The Petroleum Trail is an international tourist trail which runs from Poland to Ukraine  linking places associated with the petroleum industry of the 19th century.

Background

During the mid 19th and early 20th centuries, significant oil reserves were discovered and developed in Galicia near Drohobych and Boryslav, The first European attempt to drill for oil was in Bóbrka, Krosno County, Western Galicia, in 1854. By 1867, a well at Kleczany was drilled to about 200 meters using steam. On December 31, 1872, a railway line linking Borysław (now Boryslav) with the nearby city of Drohobycz (now Drohobych) was opened. American John Simon Bergheim and Canadian William Henry McGarvey came to Galicia in 1882. In 1883, their company, MacGarvey and Bergheim, bored holes of 700 to 1,000 meters and found large oil deposits. In 1885, they renamed their oil developing enterprise the Galician-Karpathian Petroleum Company (), headquartered in Vienna, with McGarvey as the chief administrator and Bergheim as field engineer, and built a huge refinery at Maryampole near Gorlice, in the southeast corner of Galicia. 

Considered the biggest, most efficient enterprise in Austria-Hungary, Maryampole was built in six months and employed 1,000 men. Subsequently, investors from Britain, Belgium, and Germany established companies to develop the oil and natural gas industries in Galicia.
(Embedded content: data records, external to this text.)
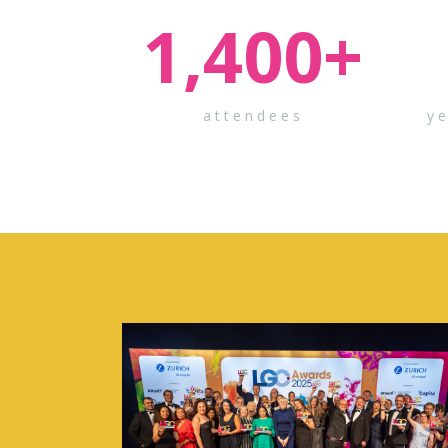
1,400
+
attendees
y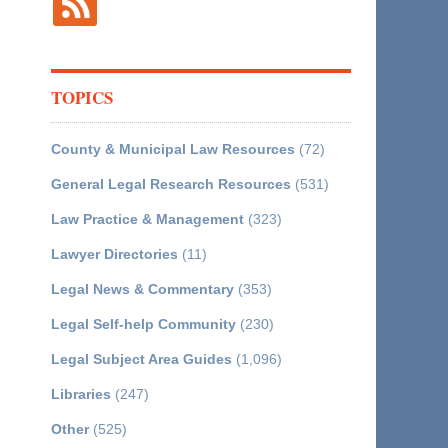
TOPICS
County & Municipal Law Resources
(72)
General Legal Research Resources
(531)
Law Practice & Management
(323)
Lawyer Directories
(11)
Legal News & Commentary
(353)
Legal Self-help Community
(230)
Legal Subject Area Guides
(1,096)
Libraries
(247)
Other
(525)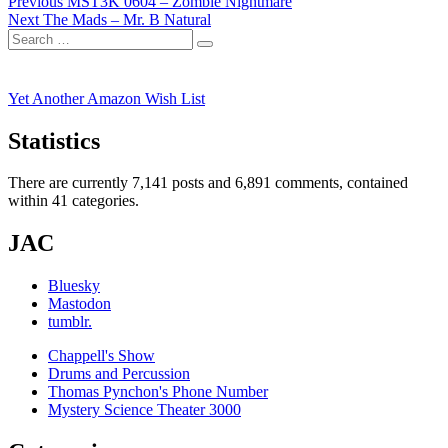
Post
Previous
Previous
MST3K 0604 – Zombie Nightmare
Next
post:
Next
The Mads – Mr. B Natural
navigation
Search
post:
Search
for:
Yet Another Amazon Wish List
Statistics
There are currently 7,141 posts and 6,891 comments, contained
within 41 categories.
JAC
Bluesky
Mastodon
tumblr.
Chappell's Show
Drums and Percussion
Thomas Pynchon's Phone Number
Mystery Science Theater 3000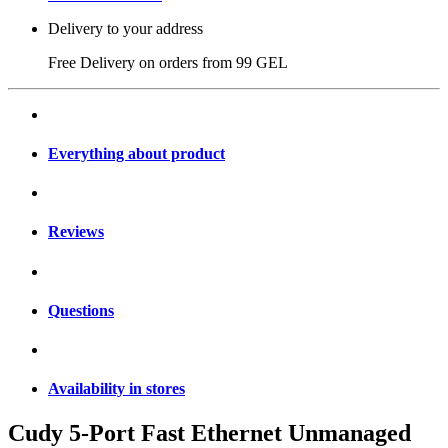
Delivery to your address
Free Delivery on orders from
99 GEL
Everything about product
Reviews
Questions
Availability in stores
Cudy 5-Port Fast Ethernet Unmanaged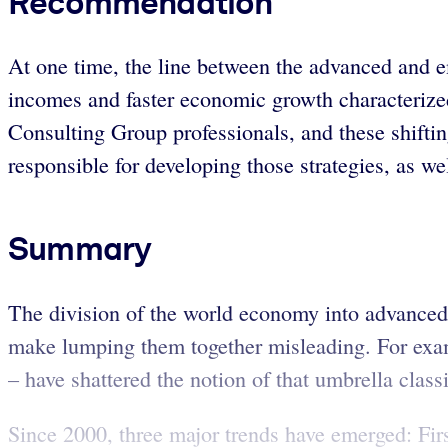
Recommendation
At one time, the line between the advanced and e
incomes and faster economic growth characterized 
Consulting Group professionals, and these shifting
responsible for developing those strategies, as w
Summary
The division of the world economy into advanced
make lumping them together misleading. For exam
– have shattered the notion of that umbrella classi
Since 2000, three major trends have emerged: Firs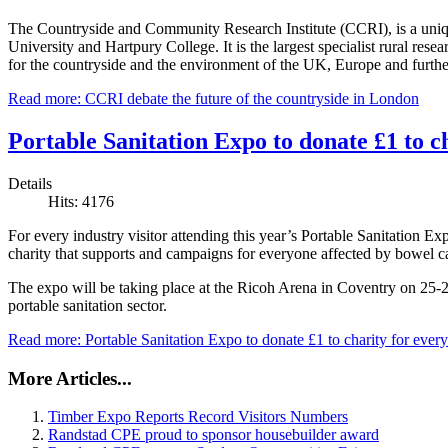
The Countryside and Community Research Institute (CCRI), is a uniqu
University and Hartpury College. It is the largest specialist rural rese
for the countryside and the environment of the UK, Europe and further
Read more: CCRI debate the future of the countryside in London
Portable Sanitation Expo to donate £1 to ch
Details
Hits: 4176
For every industry visitor attending this year’s Portable Sanitation
charity that supports and campaigns for everyone affected by bowel c
The expo will be taking place at the Ricoh Arena in Coventry on 25-
portable sanitation sector.
Read more: Portable Sanitation Expo to donate £1 to charity for every 
More Articles...
Timber Expo Reports Record Visitors Numbers
Randstad CPE proud to sponsor housebuilder award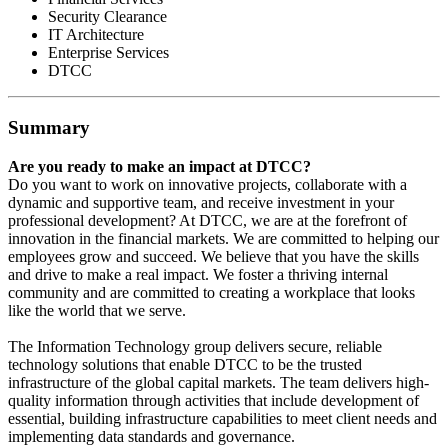
Security Clearance
IT Architecture
Enterprise Services
DTCC
Summary
Are you ready to make an impact at DTCC?
Do you want to work on innovative projects, collaborate with a
dynamic and supportive team, and receive investment in your
professional development? At DTCC, we are at the forefront of
innovation in the financial markets. We are committed to helping our
employees grow and succeed. We believe that you have the skills
and drive to make a real impact. We foster a thriving internal
community and are committed to creating a workplace that looks
like the world that we serve.
The Information Technology group delivers secure, reliable
technology solutions that enable DTCC to be the trusted
infrastructure of the global capital markets. The team delivers high-
quality information through activities that include development of
essential, building infrastructure capabilities to meet client needs and
implementing data standards and governance.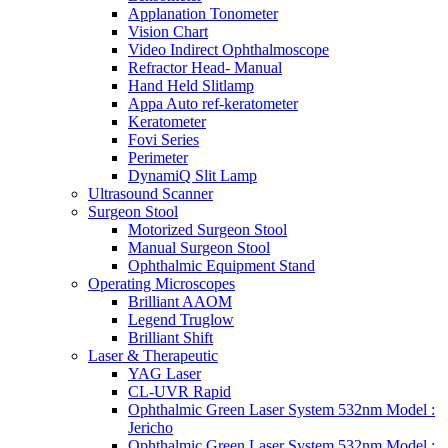
Applanation Tonometer
Vision Chart
Video Indirect Ophthalmoscope
Refractor Head- Manual
Hand Held Slitlamp
Appa Auto ref-keratometer
Keratometer
Fovi Series
Perimeter
DynamiQ Slit Lamp
Ultrasound Scanner
Surgeon Stool
Motorized Surgeon Stool
Manual Surgeon Stool
Ophthalmic Equipment Stand
Operating Microscopes
Brilliant AAOM
Legend Truglow
Brilliant Shift
Laser & Therapeutic
YAG Laser
CL-UVR Rapid
Ophthalmic Green Laser System 532nm Model :
Jericho
Ophthalmic Green Laser System 532nm Model :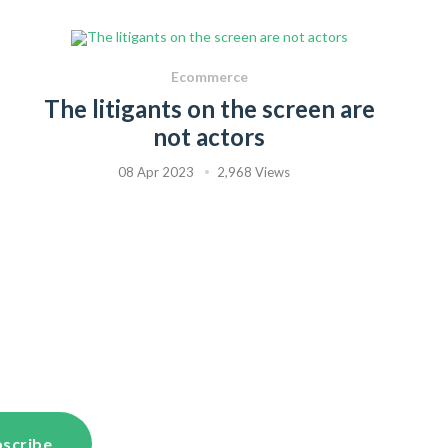
Ecommerce
The litigants on the screen are
not actors
08 Apr 2023
2,968 Views
scribe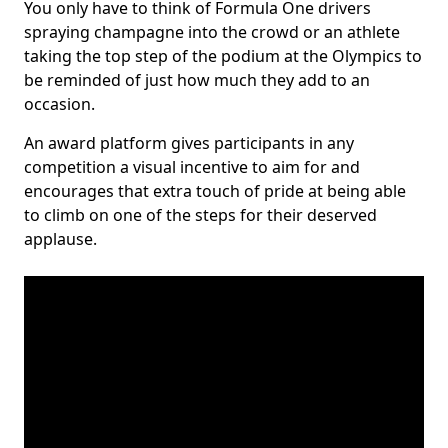
You only have to think of Formula One drivers
spraying champagne into the crowd or an athlete
taking the top step of the podium at the Olympics to
be reminded of just how much they add to an
occasion.
An award platform gives participants in any
competition a visual incentive to aim for and
encourages that extra touch of pride at being able
to climb on one of the steps for their deserved
applause.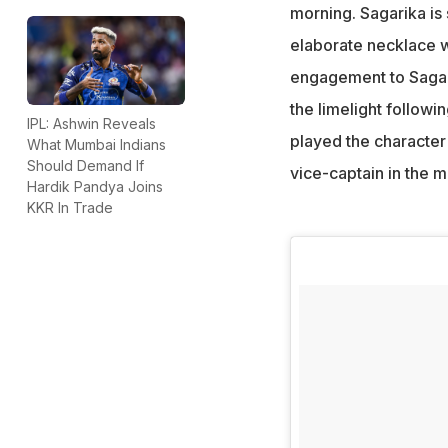
morning. Sagarika is 
elaborate necklace w
engagement to Sagari
the limelight followi
IPL: Ashwin Reveals
played the character
What Mumbai Indians
Should Demand If
vice-captain in the m
Hardik Pandya Joins
KKR In Trade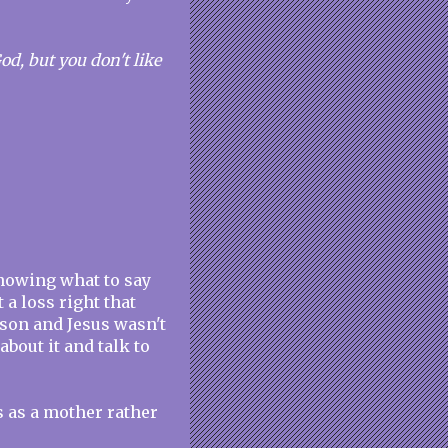
d, but you don't like
nowing what to say
 a loss right that
rson and Jesus wasn't
about it and talk to
s as a mother rather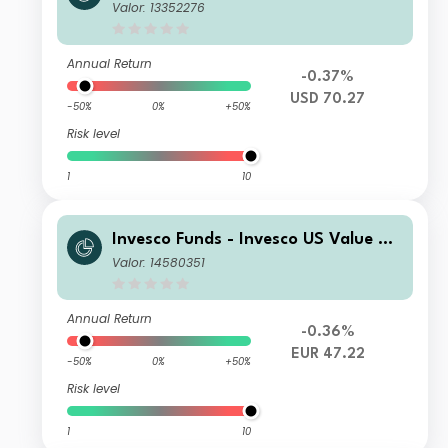
uity Fund R Accumulation USD
Valor: 13352276
Annual Return
-0.37%
USD 70.27
-50%
0%
+50%
Risk level
1
10
Invesco Funds - Invesco US Value Eq
uity Fund E Accumulation EUR
Valor: 14580351
Annual Return
-0.36%
EUR 47.22
-50%
0%
+50%
Risk level
1
10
This influx of capital caused the number of petroleum enterprises to shrink from 900 to 484 by 1884, and to 285 companies manned by 3,700 workers by 1890. However, the number of oil refineries increased from thirty-one in 1880 to fifty-four in 1904. By 1904, there were thirty boreholes in Borysław of over 1,000 meters. Production increased by 50% between 1905 and 1906 and then trebled between 1906 and 1909 because of unexpected discoveries of vast oil reserves of which many were gushers. By 1909, production reached its peak at 2,076,000 tons or 4% of worldwide production. Often called the "Polish Baku", the oil fields of Borysław and nearby Tustanowice accounted for over 90% of the national oil output of the Austria-Hungary Empire. From 500 residents in the 1860s, Borysław had swollen to 12,000 by 1898.  At the turn of the century, Galicia was ranked fourth in the world as an oil producer. This significant increase in oil production also caused a slump in oil prices. A very rapid decrease in oil production in Galicia occurred just before the Balkans conflicts.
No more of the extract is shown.